[Data extracted from a collection]
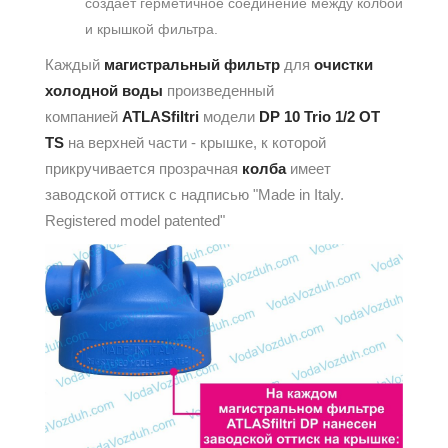
создает герметичное соединение между колбой
и крышкой фильтра.
Каждый
магистральный фильтр
для
очистки
холодной воды
произведенный
компанией
ATLASfiltri
модели
DP 10 Trio 1/2 OT
TS
на верхней части - крышке, к которой
прикручивается прозрачная
колба
имеет
заводской оттиск с надписью "Made in Italy.
Registered model patented"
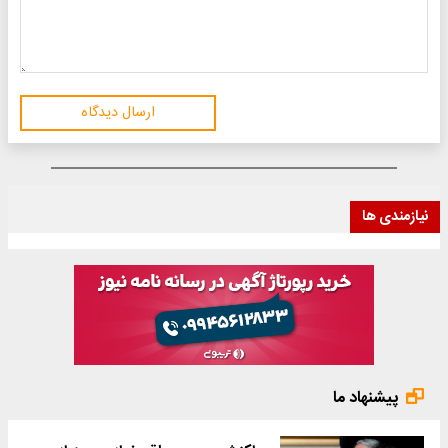
ارسال دیدگاه
نیازمندی ها
پیشنهاد ما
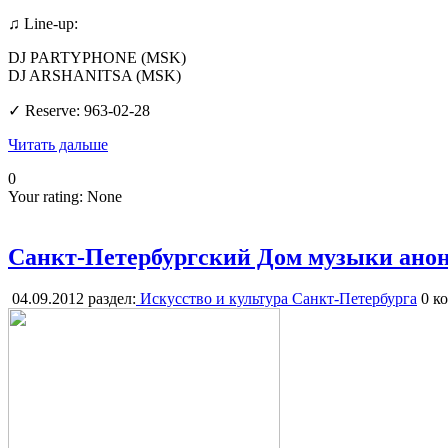
♫ Line-up:
DJ PARTYPHONE (MSK)
DJ ARSHANITSA (MSK)
✓ Reserve: 963-02-28
Читать дальше
0
Your rating:
None
Санкт-Петербургский Дом музыки анонс
04.09.2012
раздел:
Искусство и культура Санкт-Петербурга
0
ко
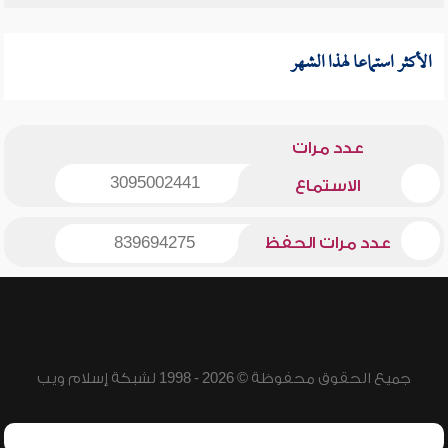
الأكثر استماعا لهذا الشهر
عدد مرات
3095002441
الاستماع
عدد مرات الحفظ
839694275
جميع الحقوق محفوظة © 2026 - 1998 لشبكة إسلام ويب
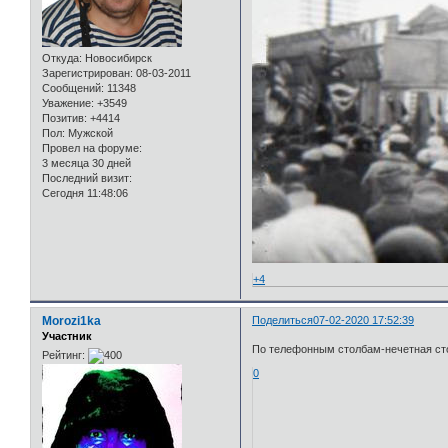
Откуда:
Новосибирск
Зарегистрирован
: 08-03-2011
Сообщений:
11348
Уважение:
+3549
Позитив:
+4414
Пол:
Мужской
Провел на форуме:
3 месяца 30 дней
Последний визит:
Сегодня 11:48:06
+4
Morozi1ka
Поделиться
07-02-2020 17:52:39
Участник
По телефонным столбам-нечетная ст
Рейтинг:
0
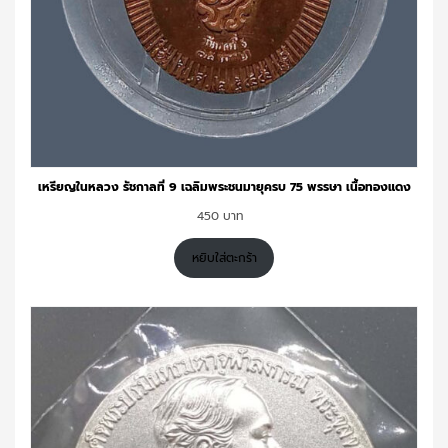
เหรียญในหลวง รัชกาลที่ 9 เฉลิมพระชนมายุครบ 75 พรรษา เนื้อทองแดง
450
หยิบใส่ตะกร้า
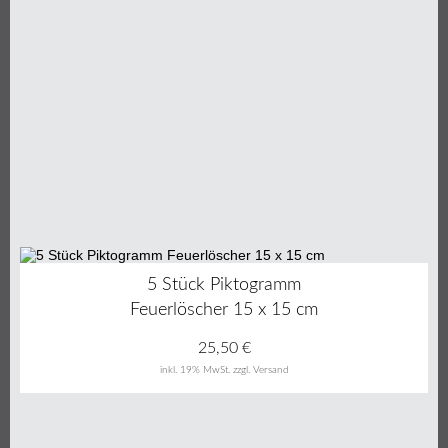
5 Stück Piktogramm
Feuerlöscher 15 x 15 cm
25,50
€
inkl. 19% MwSt.
zzgl. Versand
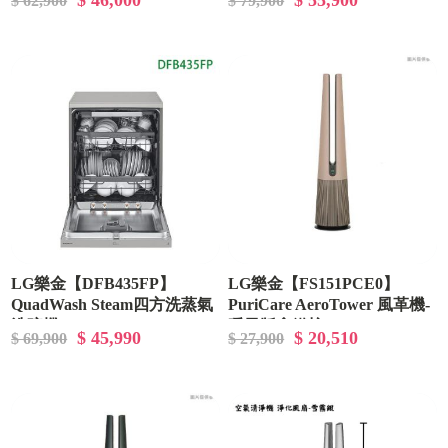
$ 46,000
$ 55,900
$ 62,900
$ 79,900
LG樂金【DFB435FP】
LG樂金【FS151PCE0】
QuadWash Steam四方洗蒸氣
PuriCare AeroTower 風革機-
洗碗機
暖風版拿鐵棕
$ 45,990
$ 20,510
$ 69,900
$ 27,900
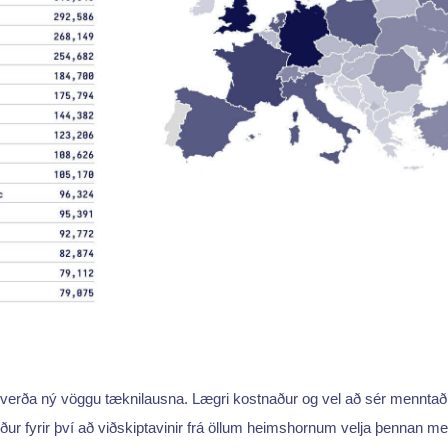
 verða ný vöggu tæknilausna. Lægri kostnaður og vel að sér menntaði
ur fyrir því að viðskiptavinir frá öllum heimshornum velja þennan meg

• [What to work on] Leave the pictures out and repeat exactly the lines from the beginning of the records to the line bearing "DJ PARTYPHONE (MSK)", both ends counted.

• [Written response]
создает герметичное соединение между колбой
и крышкой фильтра.
Каждый
магистральный фильтр
для
очистки
холодной воды
произведенный
компанией
ATLASfiltri
модели
DP 10 Trio 1/2 OT
TS
на верхней части - крышке, к которой
прикручивается прозрачная
колба
имеет
заводской оттиск с надписью "Made in Italy.
Registered model patented"
ارسال دیدگاه
نیازمندی ها
پیشنهاد ما
♫ Line-up:
DJ PARTYPHONE (MSK)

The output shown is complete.